[Page images and extracted text]
-=-=-

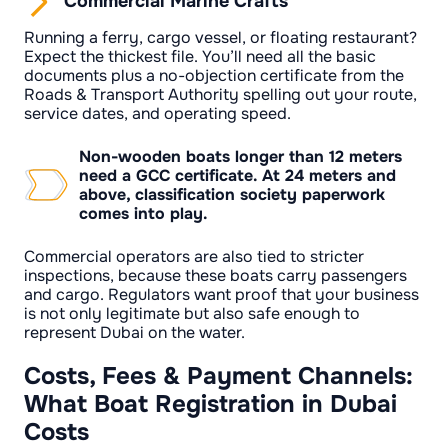
Commercial Marine Crafts
Running a ferry, cargo vessel, or floating restaurant?
Expect the thickest file. You’ll need all the basic
documents plus a no-objection certificate from the
Roads & Transport Authority spelling out your route,
service dates, and operating speed.
Non-wooden boats longer than 12 meters
need a GCC certificate. At 24 meters and
above, classification society paperwork
comes into play.
Commercial operators are also tied to stricter
inspections, because these boats carry passengers
and cargo. Regulators want proof that your business
is not only legitimate but also safe enough to
represent Dubai on the water.
Costs, Fees & Payment Channels:
What Boat Registration in Dubai
Costs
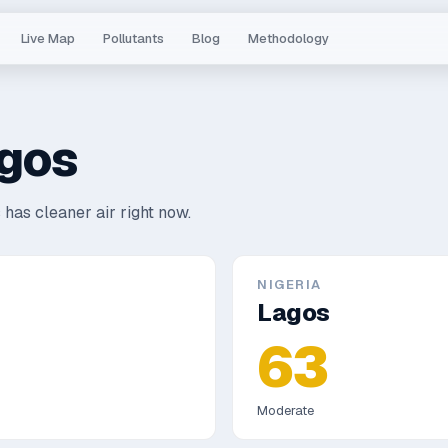
Live Map
Pollutants
Blog
Methodology
gos
 has cleaner air right now.
NIGERIA
Lagos
63
Moderate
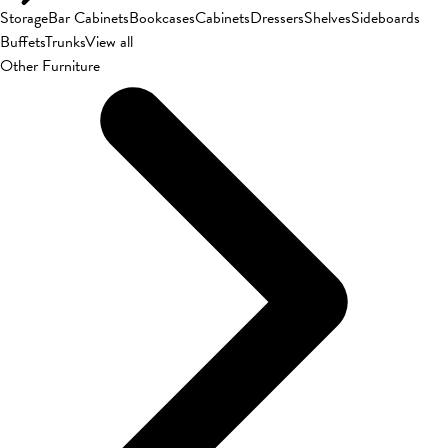
Storage
Bar Cabinets
Bookcases
Cabinets
Dressers
Shelves
Sideboards
Buffets
Trunks
View all
Other Furniture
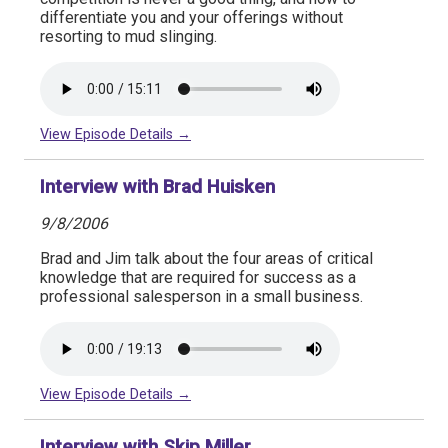
differentiate you and your offerings without
resorting to mud slinging.
View Episode Details →
Interview with Brad Huisken
9/8/2006
Brad and Jim talk about the four areas of critical
knowledge that are required for success as a
professional salesperson in a small business.
View Episode Details →
Interview with Skip Miller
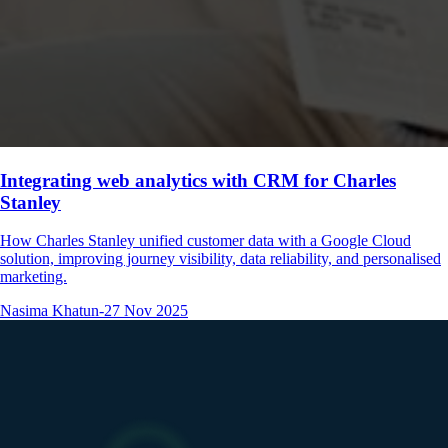
Integrating web analytics with CRM for Charles
Stanley
How Charles Stanley unified customer data with a Google Cloud
solution, improving journey visibility, data reliability, and personalised
marketing.
Nasima Khatun
-
27 Nov 2025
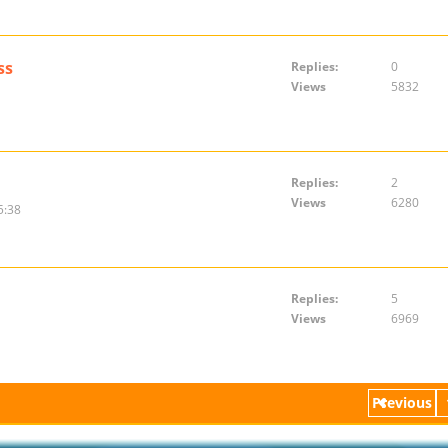
ss
Replies:
0
Views
5832
Replies:
2
Views
6280
5:38
Replies:
5
Views
6969
Previous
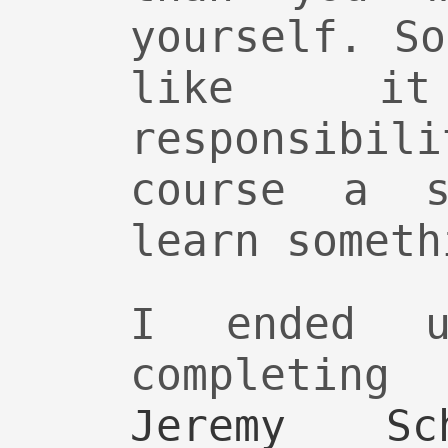
yourself. S
like i
responsibi
course a s
learn someth
I ended u
completin
Jeremy Sch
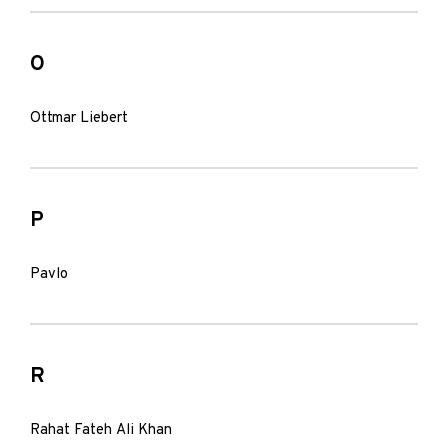
O
Ottmar Liebert
P
Pavlo
R
Rahat Fateh Ali Khan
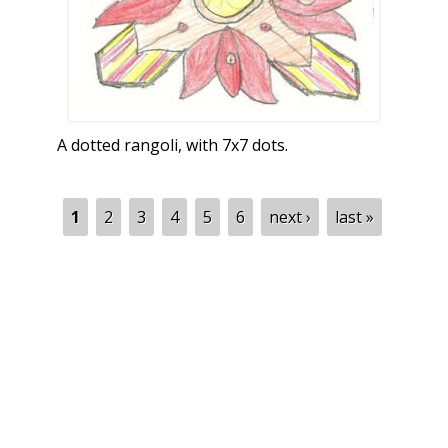
A dotted rangoli, with 7x7 dots.
Pages
1
2
3
4
5
6
next ›
last »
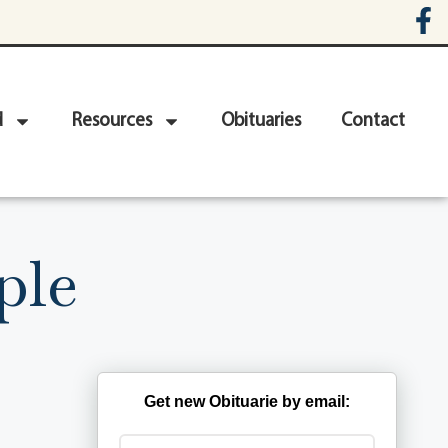
d
Resources
Obituaries
Contact
ple
Get new Obituarie by email:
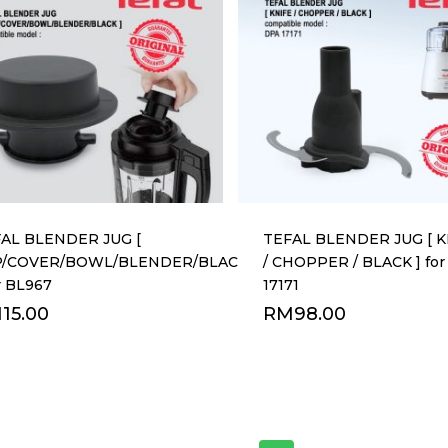
AL BLENDER JUG [
TEFAL BLENDER JUG [ K
P/COVER/BOWL/BLENDER/BLACK
/ CHOPPER / BLACK ] fo
or BL967
17171
M
15.00
RM
98.00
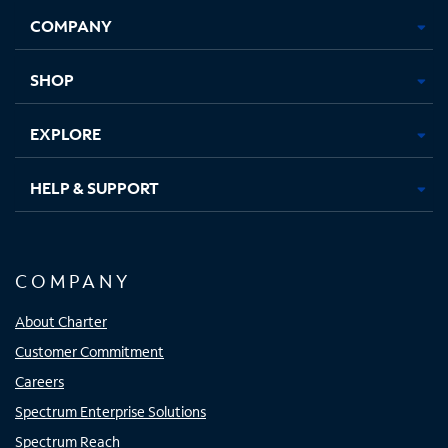
Opens
Opens
Opens
Opens
COMPANY
in
in
in
in
new
new
new
new
tab
tab
tab
tab
SHOP
EXPLORE
HELP & SUPPORT
COMPANY
About Charter
Customer Commitment
Careers
Spectrum Enterprise Solutions
Spectrum Reach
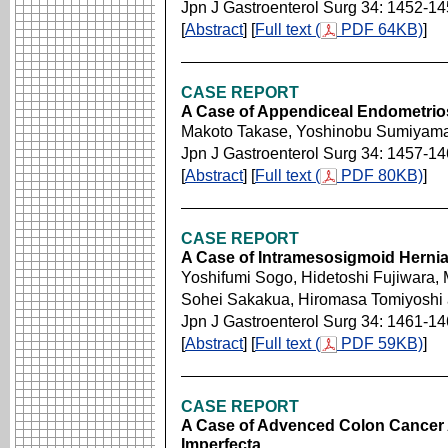
Jpn J Gastroenterol Surg 34: 1452-1
[
Abstract
] [
Full text (
PDF 64KB)
]
CASE REPORT
A Case of Appendiceal Endometrios
Makoto Takase, Yoshinobu Sumiyam
Jpn J Gastroenterol Surg 34: 1457-1
[
Abstract
] [
Full text (
PDF 80KB)
]
CASE REPORT
A Case of Intramesosigmoid Herni
Yoshifumi Sogo, Hidetoshi Fujiwara,
Sohei Sakakua, Hiromasa Tomiyoshi
Jpn J Gastroenterol Surg 34: 1461-1
[
Abstract
] [
Full text (
PDF 59KB)
]
CASE REPORT
A Case of Advenced Colon Cancer 
Imperfecta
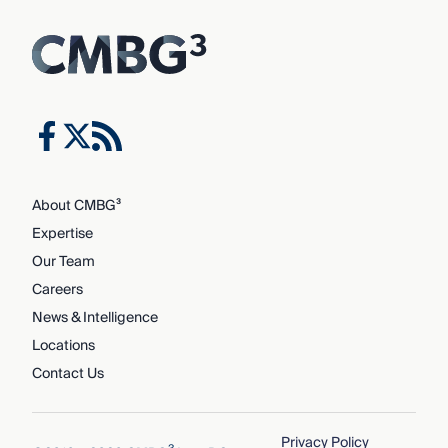
About CMBG³
Expertise
Our Team
Careers
News & Intelligence
Locations
Contact Us
Privacy Policy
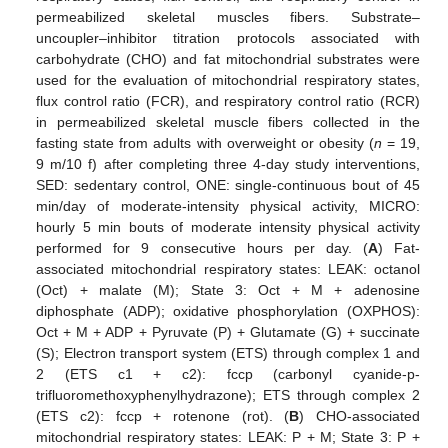
permeabilized skeletal muscles fibers. Substrate–
uncoupler–inhibitor titration protocols associated with
carbohydrate (CHO) and fat mitochondrial substrates were
used for the evaluation of mitochondrial respiratory states,
flux control ratio (FCR), and respiratory control ratio (RCR)
in permeabilized skeletal muscle fibers collected in the
fasting state from adults with overweight or obesity (
n
= 19,
9 m/10 f) after completing three 4-day study interventions,
SED: sedentary control, ONE: single-continuous bout of 45
min/day of moderate-intensity physical activity, MICRO:
hourly 5 min bouts of moderate intensity physical activity
performed for 9 consecutive hours per day. (
A
) Fat-
associated mitochondrial respiratory states: LEAK: octanol
(Oct) + malate (M); State 3: Oct + M + adenosine
diphosphate (ADP); oxidative phosphorylation (OXPHOS):
Oct + M + ADP + Pyruvate (P) + Glutamate (G) + succinate
(S); Electron transport system (ETS) through complex 1 and
2 (ETS c1 + c2): fccp (carbonyl cyanide-p-
trifluoromethoxyphenylhydrazone); ETS through complex 2
(ETS c2): fccp + rotenone (rot). (
B
) CHO-associated
mitochondrial respiratory states: LEAK: P + M; State 3: P +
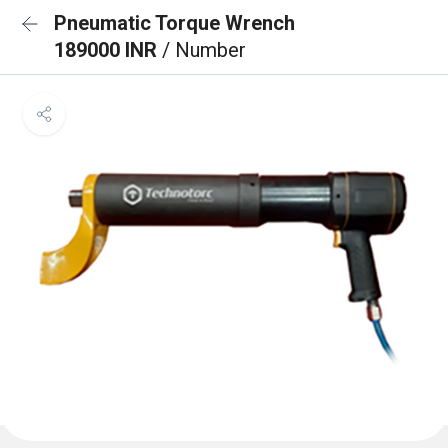
Pneumatic Torque Wrench
189000 INR
/ Number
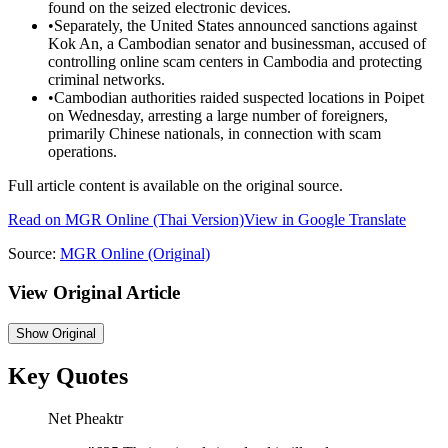
found on the seized electronic devices.
•
Separately, the United States announced sanctions against
Kok An, a Cambodian senator and businessman, accused of
controlling online scam centers in Cambodia and protecting
criminal networks.
•
Cambodian authorities raided suspected locations in Poipet
on Wednesday, arresting a large number of foreigners,
primarily Chinese nationals, in connection with scam
operations.
Full article content is available on the original source.
Read on
MGR Online
(Thai Version)
View in Google Translate
Source:
MGR Online
(Original)
View Original Article
Show
Original
Key Quotes
Net Pheaktr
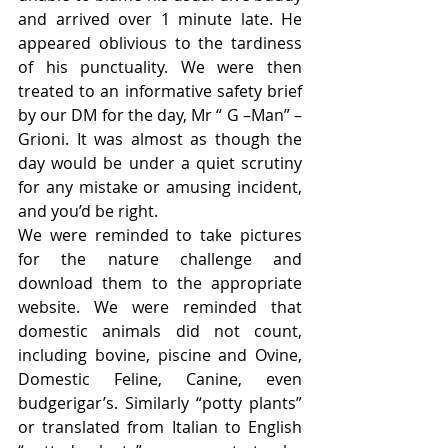
and arrived over 1 minute late. He 
appeared oblivious to the tardiness 
of his punctuality. We were then 
treated to an informative safety brief 
by our DM for the day, Mr “ G –Man” – 
Grioni. It was almost as though the 
day would be under a quiet scrutiny 
for any mistake or amusing incident, 
and you’d be right.
We were reminded to take pictures 
for the nature challenge and 
download them to the appropriate 
website. We were reminded that 
domestic animals did not count, 
including bovine, piscine and Ovine, 
Domestic Feline, Canine, even 
budgerigar’s. Similarly “potty plants” 
or translated from Italian to English 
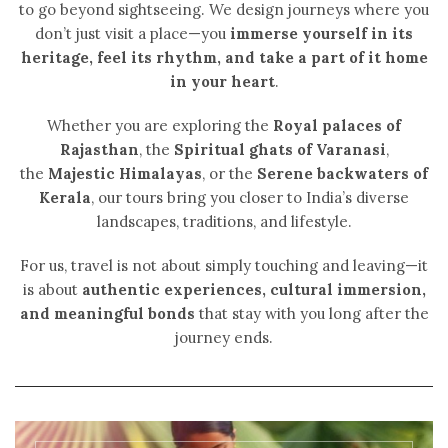
to go beyond sightseeing. We design journeys where you
don’t just visit a place—you
immerse yourself in its
heritage, feel its rhythm, and take a part of it home
in your heart
.
Whether you are exploring the
Royal palaces of
Rajasthan
, the
Spiritual ghats of Varanasi
,
the
Majestic Himalayas
, or the
Serene backwaters of
Kerala
, our tours bring you closer to India’s diverse
landscapes, traditions, and lifestyle.
For us, travel is not about simply touching and leaving—it
is about
authentic experiences, cultural immersion,
and meaningful bonds
that stay with you long after the
journey ends.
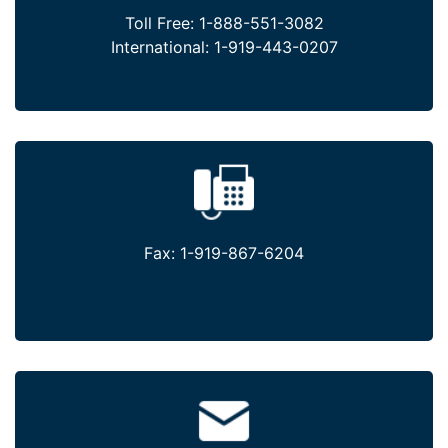
Toll Free:
1-888-551-3082
International:
1-919-443-0207
Fax:
1-919-867-6204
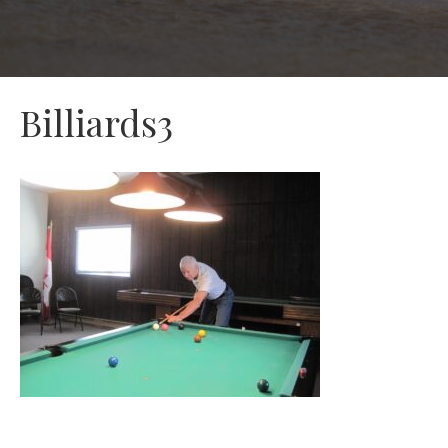
Billiards3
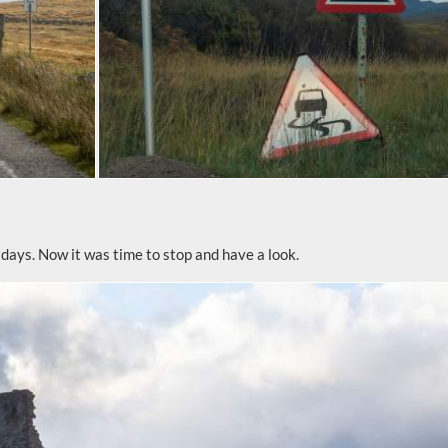
 days. Now it was time to stop and have a look.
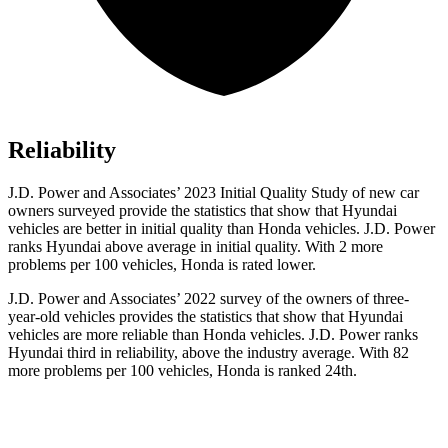
Reliability
J.D. Power and Associates’ 2023 Initial Quality Study of new car
owners surveyed provide the statistics that show that Hyundai
vehicles are better in initial quality than Honda vehicles. J.D. Power
ranks Hyundai above average in initial quality. With 2 more
problems per 100 vehicles, Honda is rated lower.
J.D. Power and Associates’ 2022 survey of the owners of three-
year-old vehicles provides the statistics that show that Hyundai
vehicles are more reliable than Honda vehicles. J.D. Power ranks
Hyundai third in reliability, above the industry average. With 82
more problems per 100 vehicles, Honda is ranked 24th.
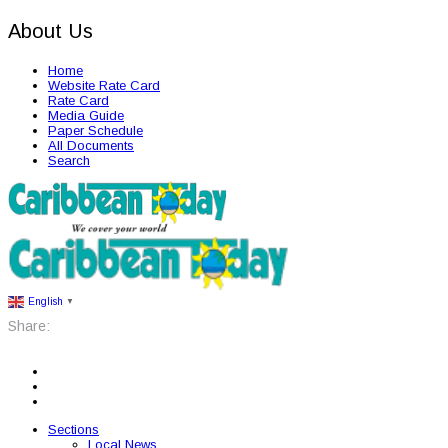
About Us
Home
Website Rate Card
Rate Card
Media Guide
Paper Schedule
All Documents
Search
English
▼
Share:
Sections
Local News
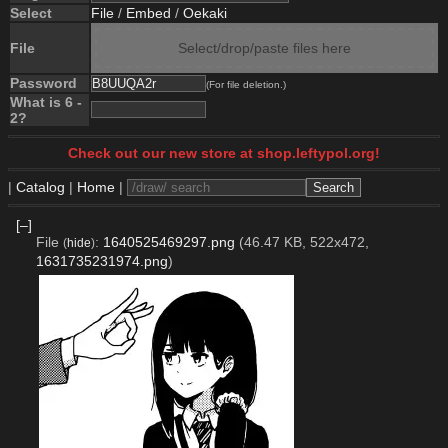
Select
File
/
Embed
/
Oekaki
File
Select/drop/paste files here
Password
(For file deletion.)
What is 6 -
2?
Check out our new store at shop.leftypol.org!
|
Catalog
|
Home
|
[–]
File
:
1640525469297.png
(46.47 KB, 522x472,
(
hide
)
1631735231974.png
)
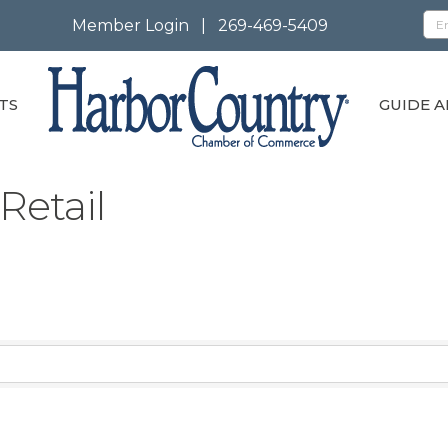
Member Login
|
269-469-5409
TS
GUIDE A
Retail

-=-=-

Work instructions.
Return each record above as it stands. Pictures stay out.

Response.
Commercial Marine Crafts
Running a ferry, cargo vessel, or floating restaurant?
Expect the thickest file. You’ll need all the basic
documents plus a no-objection certificate from the
Roads & Transport Authority spelling out your route,
service dates, and operating speed.
Non-wooden boats longer than 12 meters
need a GCC certificate. At 24 meters and
above, classification society paperwork
comes into play.
Commercial operators are also tied to stricter
inspections, because these boats carry passengers
and cargo. Regulators want proof that your business
is not only legitimate but also safe enough to
represent Dubai on the water.
Costs, Fees & Payment Channels:
What Boat Registration in Dubai
Costs
Live Map
Pollutants
Blog
Methodology
gos
 has cleaner air right now.
NIGERIA
Lagos
63
Moderate
Storage
Bar Cabinets
Bookcases
Cabinets
Dressers
Shelves
Sideboards
Buffets
Trunks
View all
Other Furniture
differentiate you and your offerings without
resorting to mud slinging.
View Episode Details →
Interview with Brad Huisken
9/8/2006
Brad and Jim talk about the four areas of critical
knowledge that are required for success as a
professional salesperson in a small business.
View Episode Details →
Interview with Skip Miller
Integrating web analytics with CRM for Charles
Stanley
How Charles Stanley unified customer data with a Google Cloud
solution, improving journey visibility, data reliability, and personalised
marketing.
Nasima Khatun
-
27 Nov 2025
ss
Replies:
0
Views
5832
Replies:
2
Views
6280
5:38
Replies:
5
Views
6969
Previous
yourself. S
like i
responsibi
course a s
learn someth
I ended u
completin
Jeremy Sch
O
Ottmar Liebert
P
Pavlo
R
Rahat Fateh Ali Khan
A dotted rangoli, with 7x7 dots.
Pages
1
2
3
4
5
6
next ›
last »
d
Resources
Obituaries
Contact
ple
Get new Obituarie by email:
AL BLENDER JUG [
TEFAL BLENDER JUG [ K
P/COVER/BOWL/BLENDER/BLACK
/ CHOPPER / BLACK ] fo
or BL967
17171
M
15.00
RM
98.00
Opens
Opens
Opens
Opens
COMPANY
in
in
in
in
new
new
new
new
tab
tab
tab
tab
SHOP
EXPLORE
HELP & SUPPORT
COMPANY
About Charter
Customer Commitment
Careers
Spectrum Enterprise Solutions
Spectrum Reach
Jpn J Gastroenterol Surg 34: 1452-1
[
Abstract
] [
Full text (
PDF 64KB)
]
CASE REPORT
A Case of Appendiceal Endometrios
Makoto Takase, Yoshinobu Sumiyam
Jpn J Gastroenterol Surg 34: 1457-1
[
Abstract
] [
Full text (
PDF 80KB)
]
CASE REPORT
A Case of Intramesosigmoid Herni
Yoshifumi Sogo, Hidetoshi Fujiwara,
Sohei Sakakua, Hiromasa Tomiyoshi
Jpn J Gastroenterol Surg 34: 1461-1
[
Abstract
] [
Full text (
PDF 59KB)
]
CASE REPORT
A Case of Advenced Colon Cancer 
Imperfecta
About CMBG³
Expertise
Our Team
Careers
News & Intelligence
Locations
Contact Us
Privacy Policy
permeabilized skeletal muscles fibers. Substrate–
uncoupler–inhibitor titration protocols associated with
carbohydrate (CHO) and fat mitochondrial substrates were
used for the evaluation of mitochondrial respiratory states,
flux control ratio (FCR), and respiratory control ratio (RCR)
in permeabilized skeletal muscle fibers collected in the
fasting state from adults with overweight or obesity (
n
= 19,
9 m/10 f) after completing three 4-day study interventions,
SED: sedentary control, ONE: single-continuous bout of 45
min/day of moderate-intensity physical activity, MICRO:
hourly 5 min bouts of moderate intensity physical activity
performed for 9 consecutive hours per day. (
A
) Fat-
associated mitochondrial respiratory states: LEAK: octanol
(Oct) + malate (M); State 3: Oct + M + adenosine
diphosphate (ADP); oxidative phosphorylation (OXPHOS):
Oct + M + ADP + Pyruvate (P) + Glutamate (G) + succinate
(S); Electron transport system (ETS) through complex 1 and
2 (ETS c1 + c2): fccp (carbonyl cyanide-p-
trifluoromethoxyphenylhydrazone); ETS through complex 2
(ETS c2): fccp + rotenone (rot). (
B
) CHO-associated
mitochondrial respiratory states: LEAK: P + M; State 3: P +
Pneumatic Torque Wrench
189000 INR
/ Number
found on the seized electronic devices.
•
Separately, the United States announced sanctions against
Kok An, a Cambodian senator and businessman, accused of
controlling online scam centers in Cambodia and protecting
criminal networks.
•
Cambodian authorities raided suspected locations in Poipet
on Wednesday, arresting a large number of foreigners,
primarily Chinese nationals, in connection with scam
operations.
Full article content is available on the original source.
Read on
MGR Online
(Thai Version)
View in Google Translate
Source:
MGR Online
(Original)
View Original Article
Show
Original
Key Quotes
Net Pheaktr
and arrived over 1 minute late. He 
appeared oblivious to the tardiness 
of his punctuality. We were then 
treated to an informative safety brief 
by our DM for the day, Mr “ G –Man” – 
Grioni. It was almost as though the 
day would be under a quiet scrutiny 
for any mistake or amusing incident, 
and you’d be right.
We were reminded to take pictures 
for the nature challenge and 
download them to the appropriate 
website. We were reminded that 
domestic animals did not count, 
including bovine, piscine and Ovine, 
Domestic Feline, Canine, even 
budgerigar’s. Similarly “potty plants” 
or translated from Italian to English 
to go beyond sightseeing. We design journeys where you
don’t just visit a place—you
immerse yourself in its
heritage, feel its rhythm, and take a part of it home
in your heart
.
Whether you are exploring the
Royal palaces of
Rajasthan
, the
Spiritual ghats of Varanasi
,
the
Majestic Himalayas
, or the
Serene backwaters of
Kerala
, our tours bring you closer to India’s diverse
landscapes, traditions, and lifestyle.
For us, travel is not about simply touching and leaving—it
is about
authentic experiences, cultural immersion,
and meaningful bonds
that stay with you long after the
journey ends.
Toll Free:
1-888-551-3082
International:
1-919-443-0207
Fax:
1-919-867-6204
Billiards3
 days. Now it was time to stop and have a look.
Reliability
J.D. Power and Associates’ 2023 Initial Quality Study of new car
owners surveyed provide the statistics that show that Hyundai
vehicles are better in initial quality than Honda vehicles. J.D. Power
ranks Hyundai above average in initial quality. With 2 more
problems per 100 vehicles, Honda is rated lower.
J.D. Power and Associates’ 2022 survey of the owners of three-
year-old vehicles provides the statistics that show that Hyundai
vehicles are more reliable than Honda vehicles. J.D. Power ranks
Hyundai third in reliability, above the industry average. With 82
more problems per 100 vehicles, Honda is ranked 24th.
About Us
Home
Website Rate Card
Rate Card
Media Guide
Paper Schedule
All Documents
Search
English
▼
Share:
Sections
Local News
Select
File
/
Embed
/
Oekaki
File
Select/drop/paste files here
Password
(For file deletion.)
What is 6 -
2?
Check out our new store at shop.leftypol.org!
|
Catalog
|
Home
|
[–]
File
:
1640525469297.png
(46.47 KB, 522x472,
(
hide
)
1631735231974.png
)
Member Login
|
269-469-5409
TS
GUIDE A
Retail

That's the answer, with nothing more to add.